But does that mean that the issues our neighbor in Birkenstocks raises are not worth our attention?

Could it be that questions we tend to relegate to “them,” the counter-cultural Left, questions about poverty, the environment, global peace, animal protection, and so forth actually have monumental implications for us as conservative Christians? Maybe they are, in fact, our issues.

In the early 1970s, some Protestant Christians were reluctant to speak out on abortion because the issue seemed “too Catholic” to them. They were wrong.

In our era, some of us seem to assume that Christian conservatism means a libertarian corporatism or, in the words of one conservative, a “global Hong Kong.” And yet, a thoughtless Mammoncentric existence is precisely at odds with a biblical understanding of reality.

Does that mean we then empower a national or multinational government to address all the ills around us? Does that mean that we minimize central issues such as the sanctity of human life? Maybe there is another way.

Over a six-week span of time, I had the privilege of talking about some of these issues, issues I think are too important to leave to the liberals, at my local church. One of the best aspects of this was to get to tag-team teach this every week with my student, co-laborer, and closest friend. Robbie Sagers actually did most of the teaching each week, and his messages were joyful, thoughtful, insightful, and biblical. I came in at the end each week to tie things together.

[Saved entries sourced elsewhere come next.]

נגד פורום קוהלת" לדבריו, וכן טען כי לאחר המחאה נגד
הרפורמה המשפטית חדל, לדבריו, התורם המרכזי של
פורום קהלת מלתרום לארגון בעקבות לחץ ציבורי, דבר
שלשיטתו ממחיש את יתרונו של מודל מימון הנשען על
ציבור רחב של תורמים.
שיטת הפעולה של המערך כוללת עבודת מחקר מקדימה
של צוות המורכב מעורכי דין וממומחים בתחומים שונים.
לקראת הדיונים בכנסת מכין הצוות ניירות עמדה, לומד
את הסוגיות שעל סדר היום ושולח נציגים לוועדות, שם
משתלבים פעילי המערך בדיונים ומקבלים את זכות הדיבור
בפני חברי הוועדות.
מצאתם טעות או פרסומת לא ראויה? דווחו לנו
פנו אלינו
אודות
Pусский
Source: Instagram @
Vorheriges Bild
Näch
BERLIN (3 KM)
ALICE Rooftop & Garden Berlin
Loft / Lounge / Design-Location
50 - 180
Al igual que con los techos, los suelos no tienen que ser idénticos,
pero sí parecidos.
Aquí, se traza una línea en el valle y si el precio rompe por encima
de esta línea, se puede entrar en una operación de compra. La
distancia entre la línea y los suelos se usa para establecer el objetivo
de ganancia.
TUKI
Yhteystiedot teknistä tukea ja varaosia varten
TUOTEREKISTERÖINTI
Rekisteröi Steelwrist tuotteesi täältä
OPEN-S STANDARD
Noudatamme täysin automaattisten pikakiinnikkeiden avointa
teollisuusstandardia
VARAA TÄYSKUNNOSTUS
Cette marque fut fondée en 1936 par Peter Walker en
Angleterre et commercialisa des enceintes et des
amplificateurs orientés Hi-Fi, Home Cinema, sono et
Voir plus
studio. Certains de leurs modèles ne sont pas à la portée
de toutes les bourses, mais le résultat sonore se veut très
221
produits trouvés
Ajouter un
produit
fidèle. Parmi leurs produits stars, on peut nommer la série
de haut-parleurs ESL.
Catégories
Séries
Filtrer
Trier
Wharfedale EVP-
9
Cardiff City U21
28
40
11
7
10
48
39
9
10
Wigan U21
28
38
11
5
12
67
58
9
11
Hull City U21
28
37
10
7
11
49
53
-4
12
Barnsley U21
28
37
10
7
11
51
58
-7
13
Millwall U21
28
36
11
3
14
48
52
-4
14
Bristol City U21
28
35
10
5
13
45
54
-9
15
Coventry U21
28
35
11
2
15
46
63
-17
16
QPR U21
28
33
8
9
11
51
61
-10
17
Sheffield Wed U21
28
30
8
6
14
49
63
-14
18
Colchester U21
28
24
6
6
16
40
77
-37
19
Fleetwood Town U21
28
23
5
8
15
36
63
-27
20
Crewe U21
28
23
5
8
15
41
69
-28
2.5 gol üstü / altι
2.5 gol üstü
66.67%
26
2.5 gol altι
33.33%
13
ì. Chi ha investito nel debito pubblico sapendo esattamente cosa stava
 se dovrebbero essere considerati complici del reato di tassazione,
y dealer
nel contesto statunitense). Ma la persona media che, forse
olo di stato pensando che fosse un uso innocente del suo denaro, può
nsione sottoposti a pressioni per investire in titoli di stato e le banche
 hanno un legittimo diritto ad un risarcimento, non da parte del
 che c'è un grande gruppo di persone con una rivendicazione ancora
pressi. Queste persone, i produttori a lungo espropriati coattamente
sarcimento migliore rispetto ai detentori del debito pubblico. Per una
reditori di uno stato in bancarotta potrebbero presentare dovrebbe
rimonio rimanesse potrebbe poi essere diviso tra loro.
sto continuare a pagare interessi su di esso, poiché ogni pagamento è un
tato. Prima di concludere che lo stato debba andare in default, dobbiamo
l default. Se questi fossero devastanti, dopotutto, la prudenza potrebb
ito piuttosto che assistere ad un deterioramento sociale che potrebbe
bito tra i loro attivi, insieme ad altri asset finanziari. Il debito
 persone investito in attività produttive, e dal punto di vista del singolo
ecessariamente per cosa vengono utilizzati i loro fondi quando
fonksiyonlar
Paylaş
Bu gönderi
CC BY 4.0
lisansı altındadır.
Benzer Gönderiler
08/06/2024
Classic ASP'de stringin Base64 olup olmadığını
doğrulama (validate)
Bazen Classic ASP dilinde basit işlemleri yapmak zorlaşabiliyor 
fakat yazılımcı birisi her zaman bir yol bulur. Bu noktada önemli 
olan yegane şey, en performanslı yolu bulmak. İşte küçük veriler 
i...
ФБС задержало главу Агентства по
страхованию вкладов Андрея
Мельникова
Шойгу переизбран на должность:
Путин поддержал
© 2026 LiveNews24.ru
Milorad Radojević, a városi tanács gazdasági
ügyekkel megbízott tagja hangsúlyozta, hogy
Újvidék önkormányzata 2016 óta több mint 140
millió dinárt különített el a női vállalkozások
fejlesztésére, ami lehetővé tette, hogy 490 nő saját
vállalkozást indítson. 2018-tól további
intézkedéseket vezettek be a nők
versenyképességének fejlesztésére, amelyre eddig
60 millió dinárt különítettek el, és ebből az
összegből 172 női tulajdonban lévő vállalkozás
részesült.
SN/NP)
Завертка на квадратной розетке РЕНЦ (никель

The series is entitled, “Peace, Justice, and Jesus” and you can listen to any of the sessions or the whole thing here. I hope it leads to some conversations that will spur on Christians and churches to think about our issues in a Kingdom-focused way. In so doing, we can avoid the utopianisms of both Wall Street and Woodstock.

But I’m still not wearing Birkenstocks.

Only when we see how lost we are, we can find our way again. Only when we bury what’s dead can we experience life again. Only when we lose our religion can we be amazed by grace again.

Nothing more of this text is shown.